The trip will highlight the changing environment by showing shorelines and melting permafrost and comes ahead of the UN Climate Change Conference in Paris later this year that aims to provide global reform on the issue.
Even before he departed, Obama was making waves as he announced his administration would change the name of North America’s tallest peak, the 6,193-meter Mount McKinley, to Denali, its traditional Athabascan name.
The gesture was a major show of solidarity with the Alaska Arctic’s native people, who have received less attention amid Obama’s recent efforts to improve conditions for Native Americans in the mainland US. However it prompted a backlash from legislators in McKinley’s native Ohio.
Yet Obama was to navigate far more turbulent political waters in Anchorage, where his grand declarations on climate change have been met with scepticism by leaders in a state that’s heavily dependent on oil revenues, which have fallen precipitously.
At the same time, environmental groups warned that Obama hadn’t done enough to protect Alaska and the climate.
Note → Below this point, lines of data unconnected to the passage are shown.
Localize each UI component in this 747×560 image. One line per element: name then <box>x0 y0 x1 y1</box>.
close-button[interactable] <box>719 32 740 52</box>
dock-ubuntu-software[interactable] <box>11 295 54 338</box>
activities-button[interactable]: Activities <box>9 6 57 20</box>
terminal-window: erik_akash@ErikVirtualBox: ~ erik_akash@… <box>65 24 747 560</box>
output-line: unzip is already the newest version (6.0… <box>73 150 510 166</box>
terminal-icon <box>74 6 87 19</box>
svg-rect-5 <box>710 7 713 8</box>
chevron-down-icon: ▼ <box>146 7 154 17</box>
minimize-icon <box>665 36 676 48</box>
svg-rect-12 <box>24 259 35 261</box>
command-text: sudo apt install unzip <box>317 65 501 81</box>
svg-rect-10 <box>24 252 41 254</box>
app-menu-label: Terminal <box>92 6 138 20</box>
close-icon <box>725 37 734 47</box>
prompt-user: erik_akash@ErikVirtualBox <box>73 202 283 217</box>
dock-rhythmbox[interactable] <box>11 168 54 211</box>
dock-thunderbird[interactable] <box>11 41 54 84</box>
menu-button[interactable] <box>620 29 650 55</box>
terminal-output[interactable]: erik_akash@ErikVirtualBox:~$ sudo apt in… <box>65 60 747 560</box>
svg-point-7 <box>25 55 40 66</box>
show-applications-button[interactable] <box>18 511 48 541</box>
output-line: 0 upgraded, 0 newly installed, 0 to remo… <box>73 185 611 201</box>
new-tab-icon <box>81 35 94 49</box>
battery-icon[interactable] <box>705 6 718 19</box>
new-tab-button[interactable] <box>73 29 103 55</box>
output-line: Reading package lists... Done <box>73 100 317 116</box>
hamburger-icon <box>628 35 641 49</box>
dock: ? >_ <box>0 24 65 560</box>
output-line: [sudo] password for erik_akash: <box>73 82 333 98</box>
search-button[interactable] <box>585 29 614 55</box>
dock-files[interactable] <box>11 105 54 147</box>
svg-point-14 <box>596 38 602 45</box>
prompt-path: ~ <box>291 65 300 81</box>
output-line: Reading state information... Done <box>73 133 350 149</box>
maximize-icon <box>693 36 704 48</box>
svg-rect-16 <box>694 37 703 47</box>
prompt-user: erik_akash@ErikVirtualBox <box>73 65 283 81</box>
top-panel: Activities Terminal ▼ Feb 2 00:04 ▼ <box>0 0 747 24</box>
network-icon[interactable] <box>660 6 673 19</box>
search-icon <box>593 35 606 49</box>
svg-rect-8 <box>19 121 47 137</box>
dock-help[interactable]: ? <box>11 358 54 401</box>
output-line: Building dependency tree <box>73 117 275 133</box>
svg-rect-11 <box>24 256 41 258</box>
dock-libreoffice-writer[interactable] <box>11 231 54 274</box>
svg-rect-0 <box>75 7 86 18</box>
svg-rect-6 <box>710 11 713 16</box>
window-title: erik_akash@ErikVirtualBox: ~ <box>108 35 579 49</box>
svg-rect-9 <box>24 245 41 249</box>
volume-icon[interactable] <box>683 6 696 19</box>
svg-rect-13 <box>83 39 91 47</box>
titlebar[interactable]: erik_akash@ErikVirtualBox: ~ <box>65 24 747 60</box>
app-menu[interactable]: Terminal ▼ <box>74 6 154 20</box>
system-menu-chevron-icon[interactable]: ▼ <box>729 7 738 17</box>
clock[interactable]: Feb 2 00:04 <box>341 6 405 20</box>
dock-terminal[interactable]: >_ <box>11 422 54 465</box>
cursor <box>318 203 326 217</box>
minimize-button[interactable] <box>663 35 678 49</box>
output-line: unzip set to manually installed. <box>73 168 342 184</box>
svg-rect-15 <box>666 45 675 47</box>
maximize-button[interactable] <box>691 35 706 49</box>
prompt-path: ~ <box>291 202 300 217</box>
They took particular offence at his administration’s move just a few weeks ago to give Royal Dutch Shell a final permit for expanded drilling off Alaska’s northwest coast.
“I share people’s concerns about offshore drilling. I remember the BP spill in the Gulf of Mexico all too well,” Obama said in his weekly address. Yet he said the U.S. economy still had to rely on oil and gas while it transitions to cleaner renewable fuels, and said his administration was ensuring those risks were minimised.
Obama was to hold a listening session with Alaska Natives before speaking at a climate-focused Arctic summit, which involves leaders from Arctic and non-Arctic nations.
Obama and Secretary of State John Kerry are intensely focused on a global climate treaty that nations hope to finalise in December, as the president works to secure his environmental legacy before leaving office. He has pledged to cut greenhouse gas emissions by up to 28 per cent by 2030.